WORK TO COMPLETE: Among the records, which lines include "lactancia"? List them.

***

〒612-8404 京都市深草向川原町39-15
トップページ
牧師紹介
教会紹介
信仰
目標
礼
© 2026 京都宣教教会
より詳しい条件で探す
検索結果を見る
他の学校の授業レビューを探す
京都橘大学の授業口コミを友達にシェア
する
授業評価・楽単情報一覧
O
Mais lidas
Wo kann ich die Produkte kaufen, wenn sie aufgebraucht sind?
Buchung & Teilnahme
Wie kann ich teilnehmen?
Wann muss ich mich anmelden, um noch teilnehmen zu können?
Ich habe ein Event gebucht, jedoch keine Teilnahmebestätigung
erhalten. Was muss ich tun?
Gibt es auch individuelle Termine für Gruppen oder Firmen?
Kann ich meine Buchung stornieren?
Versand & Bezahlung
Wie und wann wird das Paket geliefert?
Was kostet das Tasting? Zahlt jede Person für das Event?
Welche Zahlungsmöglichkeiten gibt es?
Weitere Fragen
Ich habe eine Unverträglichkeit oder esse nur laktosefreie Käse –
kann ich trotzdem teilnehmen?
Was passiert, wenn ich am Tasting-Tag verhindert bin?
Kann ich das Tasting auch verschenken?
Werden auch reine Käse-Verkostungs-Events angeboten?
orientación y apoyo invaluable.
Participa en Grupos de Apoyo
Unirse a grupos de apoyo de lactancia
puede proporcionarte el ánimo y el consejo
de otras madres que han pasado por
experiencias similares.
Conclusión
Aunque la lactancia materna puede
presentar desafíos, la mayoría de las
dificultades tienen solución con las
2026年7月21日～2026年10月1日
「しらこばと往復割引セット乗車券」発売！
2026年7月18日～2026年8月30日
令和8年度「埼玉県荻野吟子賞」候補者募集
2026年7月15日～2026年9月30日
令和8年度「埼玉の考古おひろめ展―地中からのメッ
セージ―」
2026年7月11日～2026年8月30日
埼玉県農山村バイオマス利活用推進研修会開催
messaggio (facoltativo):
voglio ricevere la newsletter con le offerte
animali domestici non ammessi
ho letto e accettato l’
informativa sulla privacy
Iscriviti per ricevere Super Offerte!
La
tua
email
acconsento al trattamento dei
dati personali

***

REPLY TO THE EXERCISE:
Unirse a grupos de apoyo de lactancia
Aunque la lactancia materna puede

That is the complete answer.